Integrationskurse verbessern – Lehrkräfte gut entlohnen

Beratung des Antrags der Fraktion der SPD Arbeitsbedingungen von Lehrkräften in Integrationskursen verbessern (BT-Drs. 17/10647) und der Fraktion BÜNDNIS 90/DIE GRÜNEN „Lehrkräfte von Integrationskursen stärken und den Kurszugang erweitern" (BT-Drs. 17/11577)

Im November 2012 vermeldete das Bundesamt für Migration und Flüchtlinge höhere Erfolgsquoten bei Sprachprüfungen der Integrationskurse. Wir freuen uns natürlich, dass immer mehr Menschen den Sprachkurs mit Bestnote abschließen. Schlecht ist allerdings, dass für knapp die Hälfte aller Kursabsolventinnen und -absolventen der Kursabschluss keineswegs ein Grund zur Freude ist, weil sie das geforderte Sprachniveau verfehlten. Seit Mitte 2011 erhalten infolge einer Gesetzesverschärfung nur diejenigen Migrantinnen und Migranten eine mehr als einjährige Aufenthaltserlaubnis, die den Kurs auf dem höchsten Sprachniveau beenden konnten. Das ist pädagogisches Steinzeitalter und eine Bestrafungspolitik gerade für sozial- und bildungsbenachteiligte und ältere Menschen, die DIE LINKE. entschieden ablehnt.

Kein Grund zur Freude ist auch, dass die Mittel für die so hoch gelobten Integrationskurse jüngst um 15 Mio. Euro gekürzt wurden. Bisher für die Integrationskurse vorgesehene Gelder werden wegen selbstverschuldet rückläufiger Teilnahmezahlen nicht etwa für eine Ausweitung und Verbesserung des Kursangebots oder eine bessere Bezahlung der Lehrkräfte verwendet. Nein. Diese Mittel sollen ausgerechnet unter anderem der Bundespolizei zugeschanzt werden, die mit ihren rassistischen Kontrollpraktiken – dem sog. racial profiling – nicht Integration, sondern Ausgrenzung befördert.
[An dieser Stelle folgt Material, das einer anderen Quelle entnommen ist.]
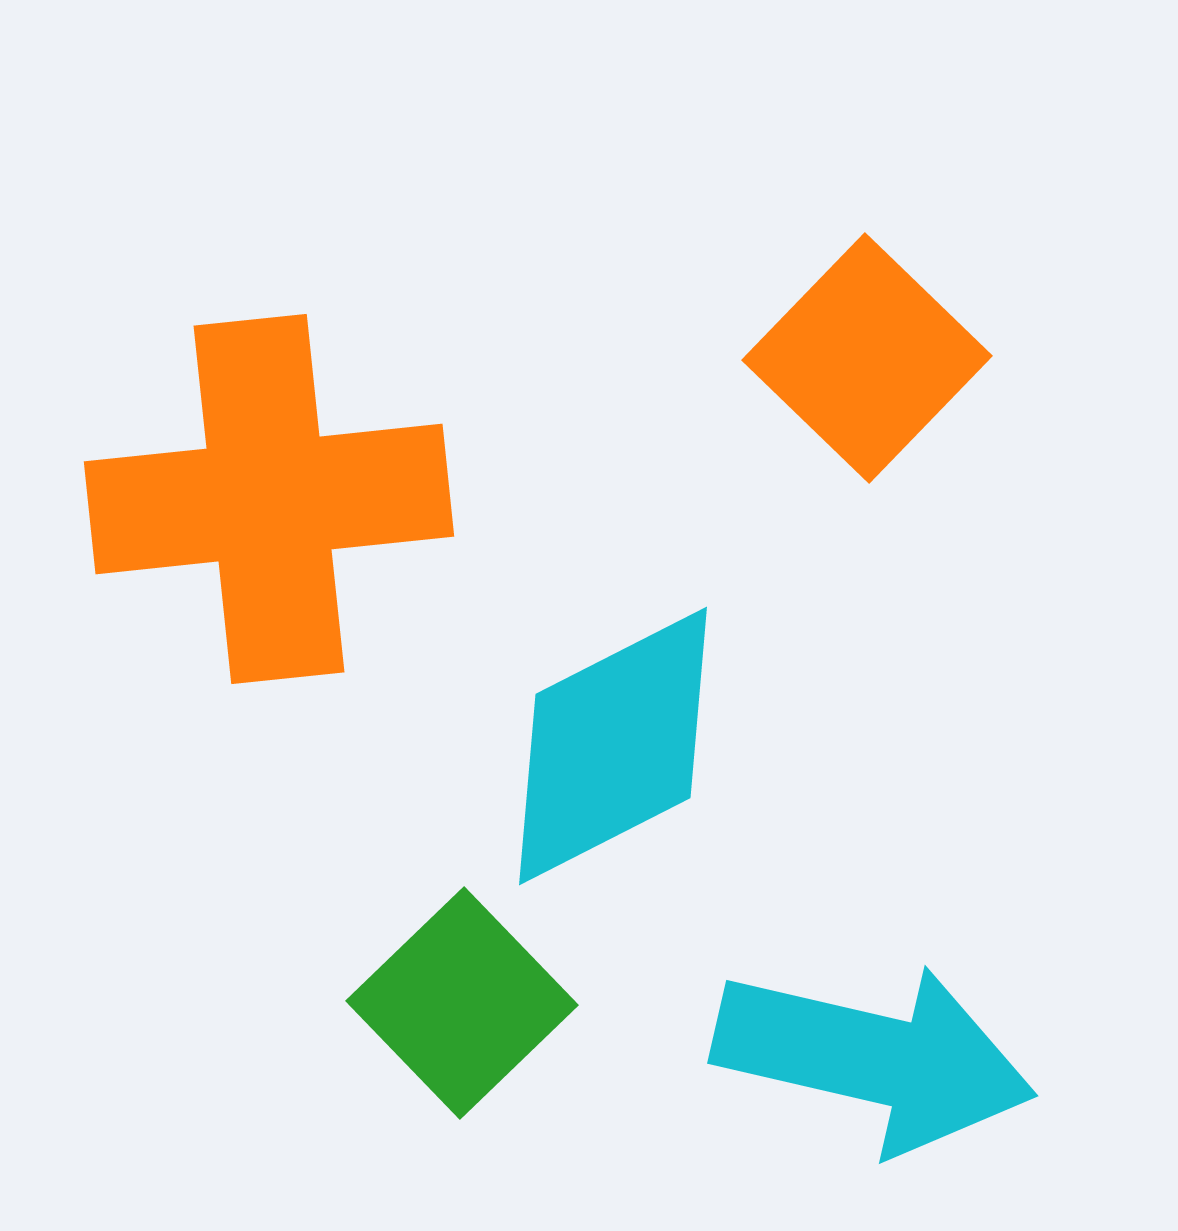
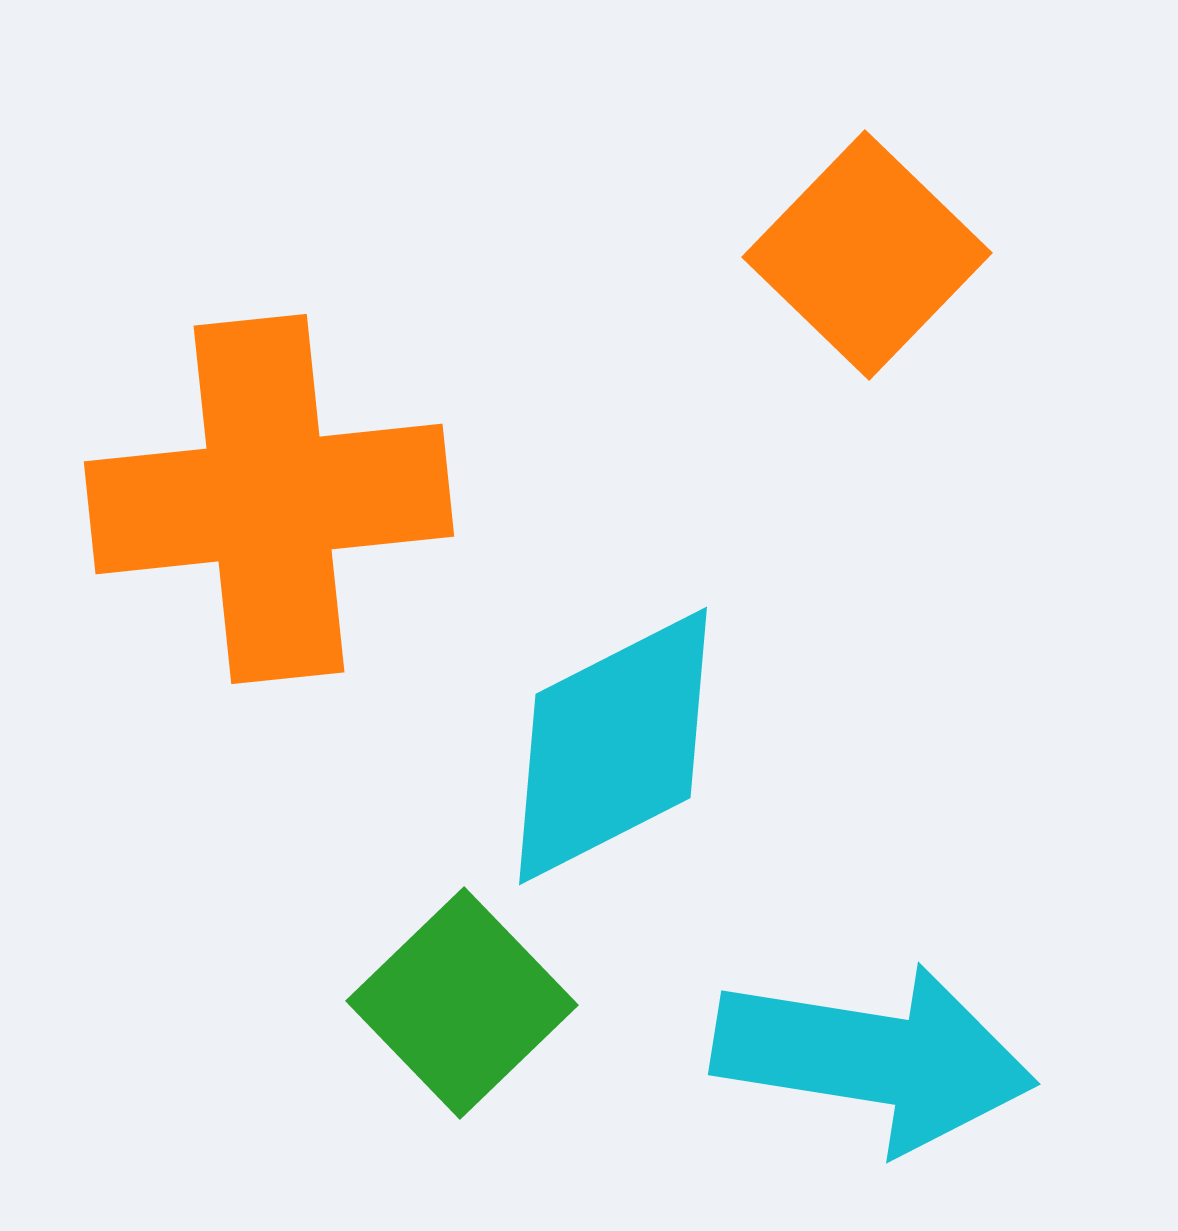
orange square: moved 103 px up
cyan arrow: rotated 4 degrees counterclockwise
Keinen Grund zur Freude haben auch jene, die maßgeblich für das erfolgreiche Abschneiden der Integrationskursteilnehmerinnen und –teilnehmer mit verantwortlich sind: die Lehrkräfte. Denn die angebliche Erfolgsgeschichte der Integrationskurse ist auch eine Geschichte der Unterbezahlung, der prekären Beschäftigung und der Missachtung der qualifizierten Arbeit der Lehrkräfte, wie die GEW in ihrem Schwarzbuch zu den Integrationskursen zurecht beklagt.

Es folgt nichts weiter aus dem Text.